I just had two cups of Coffee Bean brand 3 in 1 coffee in the span of three hours while figuring out on how to deal with this kind of feelings in a positive and productive way. I attempted to log in to my part time job to divert my attention but to no avail. I also tried to listen to music or read a book, but still unable to brush aside such mixed emotions.
I decided to write. Yes, write. Writing is one of my outlets. It is more than self-expression, it is actually a way of detoxifying my mind, getting rid of the burdens in my heart. Thus, helping me balance my moods.

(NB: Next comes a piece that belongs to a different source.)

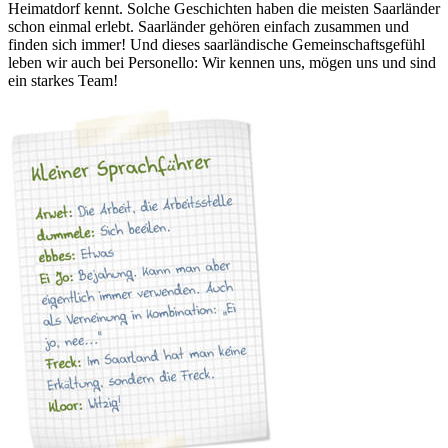
Heimatdorf kennt. Solche Geschichten haben die meisten Saarländer
schon einmal erlebt. Saarländer gehören einfach zusammen und
finden sich immer! Und dieses saarländische Gemeinschaftsgefühl
leben wir auch bei Personello: Wir kennen uns, mögen uns und sind
ein starkes Team!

This post is in response to a monthly blogging event called #mymonthlymemories hosted by a gorgeous blogger, Basant She. You may want to check out her blog entitled – The Socially Anxious Extrovert and if you want to join us, please click here. I find reading people’s memorable experiences refreshing and invigorating.
Talk about what happened last month. Oh, I could describe March as a busier, nastier, and wackier month this year, so far. Now, I am smiling from ear to ear. My heart is full, my mind is a bit twisted. But my soul…is adrift in a stream of doubt and fear. I am happy but I am also sad and a bit anxious. I can’t help feeling this way.
My other work from home job which is am afraid, my main source of income is drifting away. We’ve been forced to a halt for one week now and as of this writing, I am not even sure if there is still work to go back to. Out client is so silent, it’s deafening. I am perceptive but I also hate to assume. I asked him indirectly but he just read my private message and haven’t had any response until now. I can’t help but think that maybe this is his way of telling us to find an alternative job or worst, to prepare us for the inevitable. Still, I am keeping the faith. God makes things work for those who put their trust in Him and who acknowledges His mercy and loving-kindness.
Blessings? I lost count, actually. Our youngest turned 5 on March 14th. No fancy celebration, no crowd, no show offs. Believe me, my children prefer this kind of thing. I just bought a cake, a box of their favorite pizza, and 1.5 liter of Royal True Orange. But of course, a present for the birthday celebrant which is a Nerf Gun with small cars as ammunition. Looking back on how delighted my youngest upon getting his birthday present still puts a smile on my face and still brings warmth in my heart. Truly, God has a way of teaching us to be humble, that even small things could still bring so much happiness.
On the 27th of March, our second princess, graduated in primary level. Thank God, despite of our ill feelings for each other, the father of my children still managed to take part on this memorable event. He called via Skype to greet his daughter and she couldn’t be happier. She’s a Daddy’s girl anyway.
Whoa! This must be the longest post that I’ve had this year. Allow me to add the happiness I have in being able to finish my DIY Hanging Bookshelves before saying hello to April.
This is all about March. Cheers to another promising month this April, God’s willing. I am a little calm now. Thank God for the opportunity to partake in this writing exercise. May we all find and do things that makes us happy to be alive.